There were some disturbing results recently in the government’s Cyber Streetwise campaign. The survey highlighted that around 66 per cent of small and medium-sized businesses (SMBs) did not think that their companies were vulnerable. The survey revealed that 78 per cent also thought that the only companies that were at risk of cybercrime were those that received payments online. This is, in fact, a common misconception and was dealt with by the government’s Information Security Breaches Survey, which had some scary findings.
The hard facts of today’s economic environment and the increased digitalisation of the business systems means that cybercrime is a significant problem and is highly unlikely to go away. There are over five million SMBs in the UK, and between them, they make up a staggering 49.8 per cent of the economy. Nearly half of all UK SMBs had what is considered to be a serious security breach last year. This resulted in 8 to 15 per cent of annual turnover being lost, in the most severe cases. The cost of cyber crime on average is between £65,000 and £115,000, and can have some calamitous results; these include SMBs being unable to carry out business for up to ten days. Another worrying statistic is that 60 per cent of businesses fail within six months of their data being hacked.

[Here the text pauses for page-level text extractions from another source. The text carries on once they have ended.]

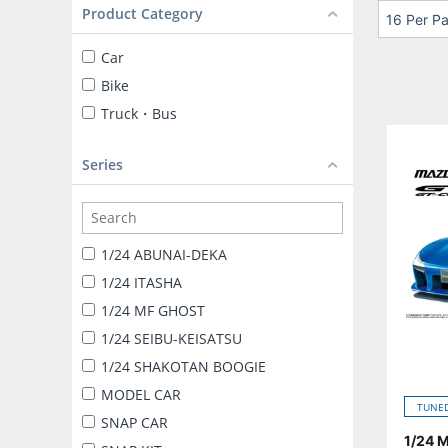
Product Category
16 Per P
Car
Bike
Truck・Bus
Series
1/24 ABUNAI-DEKA
1/24 ITASHA
1/24 MF GHOST
1/24 SEIBU-KEISATSU
1/24 SHAKOTAN BOOGIE
MODEL CAR
TUNED
SNAP CAR
1/24 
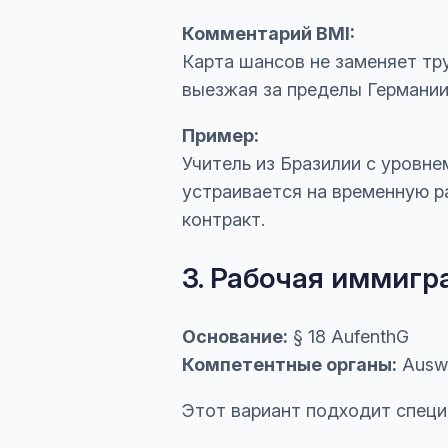
Комментарий BMI:
Карта шансов не заменяет тру
выезжая за пределы Германии
Пример:
Учитель из Бразилии с уровне
устраивается на временную р
контракт.
3. Рабочая иммигра
Основание:
§ 18 AufenthG
Компетентные органы:
Auswä
Этот вариант подходит специ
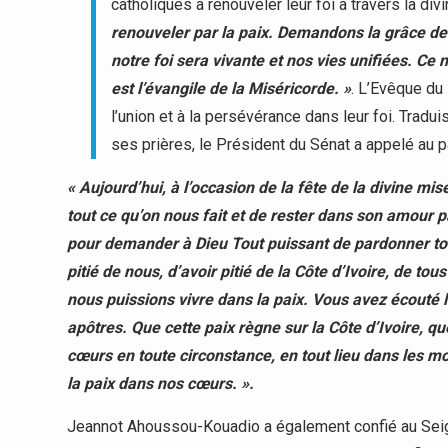
catholiques à renouveler leur foi à travers la div
renouveler par la paix. Demandons la grâce de 
notre foi sera vivante et nos vies unifiées. Ce 
est l’évangile de la Miséricorde. »
. L’Evêque du 
l’union et à la persévérance dans leur foi. Trad
ses prières, le Président du Sénat a appelé au pa
« Aujourd’hui, à l’occasion de la fête de la divine m
tout ce qu’on nous fait et de rester dans son amour
pour demander à Dieu Tout puissant de pardonner tous
pitié de nous, d’avoir pitié de la Côte d’Ivoire, de to
nous puissions vivre dans la paix. Vous avez écouté l
apôtres. Que cette paix règne sur la Côte d’Ivoire, q
cœurs en toute circonstance, en tout lieu dans les 
la paix dans nos cœurs. ».
Jeannot Ahoussou-Kouadio a également confié au Seigne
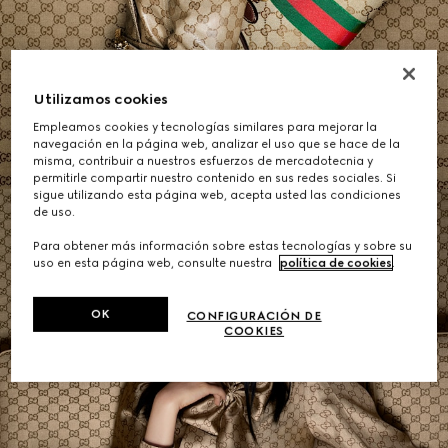
Bolsos de Hombro de Mujer
Utilizamos cookies
Empleamos cookies y tecnologías similares para mejorar la
COMPRAR
navegación en la página web, analizar el uso que se hace de la
misma, contribuir a nuestros esfuerzos de mercadotecnia y
permitirle compartir nuestro contenido en sus redes sociales. Si
sigue utilizando esta página web, acepta usted las condiciones
de uso.
Para obtener más información sobre estas tecnologías y sobre su
uso en esta página web, consulte nuestra
política de cookies
.
OK
CONFIGURACIÓN DE
COOKIES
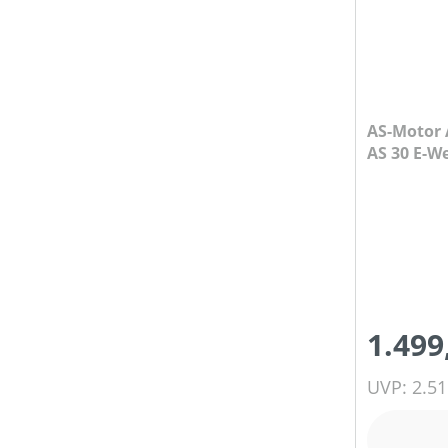
MOTORTYP (HERSTELLERBEZEICHNUNG)
AS-Motor 
NENNSPANNUNG (IN V)
AS 30 E-W
Akku und 
PRODUKTTYP
SCHALLDRUCKPEGEL AM OHR (IN DB(A))
1.499
SCHALLLEISTUNGSPEGEL (IN DB(A))
UVP: 2.51
SPANNUNG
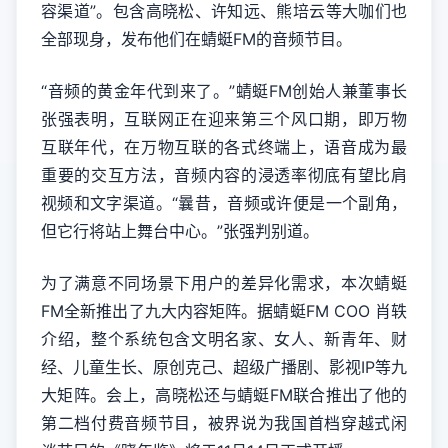
容渠道”。包含高晓松、许知远、熊培云等大咖们也
全部现身，发布他们在蜻蜓FM的音频节目。
“音频的黄金年代到来了。”蜻蜓FM创始人兼董事长
张强表明，互联网正在迎来第三个风口期，即万物
互联年代，在万物互联的各式终端上，语音成为最
重要的交互方法，音频内容的浸透率彻底有望比肩
视频和文字渠道。“曩昔，音频或许便是一个副角，
但它行将站上舞台中心。”张强判别道。
为了满意不同场景下用户的差异化需求，本次蜻蜓
FM全新推出了九大内容矩阵。据蜻蜓FM COO 肖轶
介绍，整个系统包含文明名家、女人、新青年、财
经、儿童生长、原创克己、超级广播剧、影视IP等九
大矩阵。会上，高晓松还与蜻蜓FM联合推出了他的
第二档付费音频节目，被界说为我国首档穿越式闲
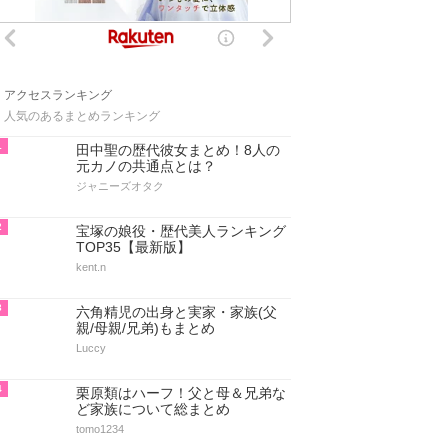
アクセスランキング
人気のあるまとめランキング
1
田中聖の歴代彼女まとめ！8人の
元カノの共通点とは？
ジャニーズオタク
2
宝塚の娘役・歴代美人ランキング
TOP35【最新版】
kent.n
3
六角精児の出身と実家・家族(父
親/母親/兄弟)もまとめ
Luccy
4
栗原類はハーフ！父と母＆兄弟な
ど家族について総まとめ
tomo1234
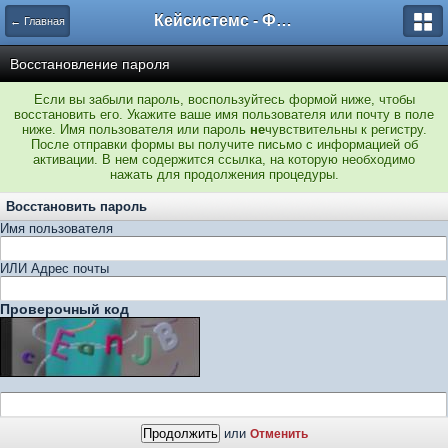
Кейсистемс - Форумы
← Главная
Восстановление пароля
Если вы забыли пароль, воспользуйтесь формой ниже, чтобы
восстановить его. Укажите ваше имя пользователя или почту в поле
ниже. Имя пользователя или пароль
не
чувствительны к регистру.
После отправки формы вы получите письмо с информацией об
активации. В нем содержится ссылка, на которую необходимо
нажать для продолжения процедуры.
Восстановить пароль
Имя пользователя
ИЛИ Адрес почты
Проверочный код
или
Отменить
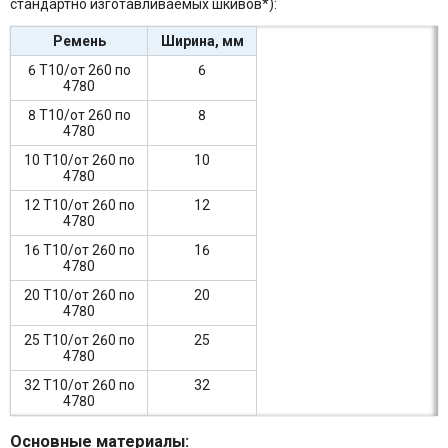
стандартно изготавливаемых шкивов*):
Ремень
Ширина, мм
6 T10/от 260 по
6
4780
8 T10/от 260 по
8
4780
10 T10/от 260 по
10
4780
12 T10/от 260 по
12
4780
16 T10/от 260 по
16
4780
20 T10/от 260 по
20
4780
25 T10/от 260 по
25
4780
32 T10/от 260 по
32
4780
Основные материалы:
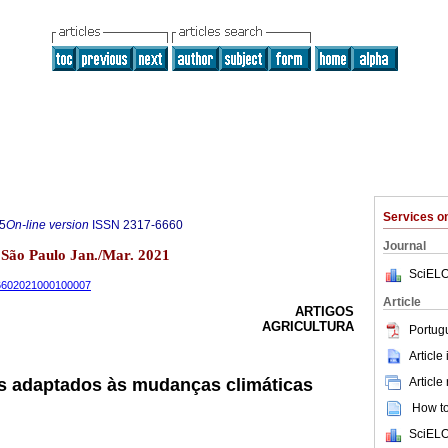
Services 
5
On-line version
ISSN
2317-6660
Journal
1 São Paulo Jan./Mar. 2021
SciELO
-66602021000100007
Article
ARTIGOS
AGRICULTURA
Portug
Article
Article
as adaptados às mudanças climáticas
How to 
SciELO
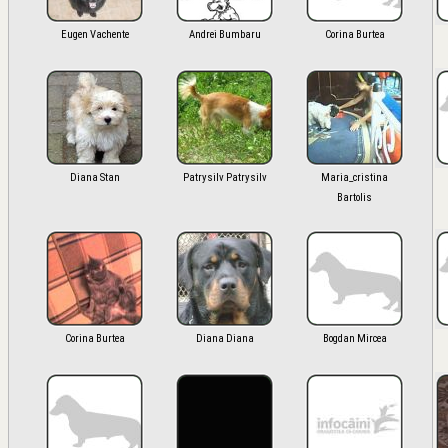
Eugen Vachente
Andrei Bumbaru
Corina Burtea
Diana Stan
Patrysilv Patrysilv
Maria_cristina
Bartolis
Corina Burtea
Diana Diana
Bogdan Mircea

The National Chairman of the Federation of Small Businesses, John Allan, said: “We know from our own research that in the future small businesses expect to become much more dependent on web based tools. We also know that, as firms’ reliance on tools like cloud computing increases, they also become more aware of the threats these services can pose.”
Experts believe that the key to avoiding data breaches comes down to SMBs being more aware that the risk exists. Education of workers, monitoring of systems, and a plan for damage control are all necessary in the fight against data breaches.